Task statement
The entries below are to be transcribed in full, without their images.

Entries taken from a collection

▬▬▬▬▬▬▬▬▬▬

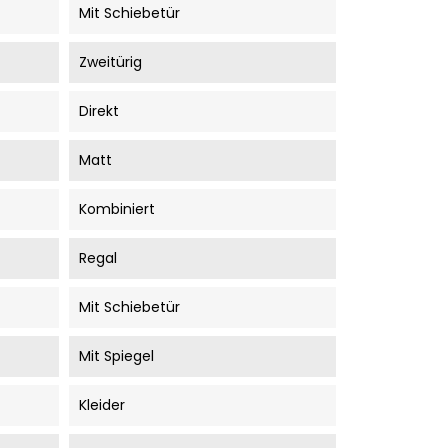
Mit Schiebetür
Zweitürig
Direkt
Matt
Kombiniert
Regal
Mit Schiebetür
Mit Spiegel
Kleider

▬▬▬▬▬▬▬▬▬▬

Task output
Mit Schiebetür
Zweitürig
Direkt
Matt
Kombiniert
Regal
Mit Schiebetür
Mit Spiegel
Kleider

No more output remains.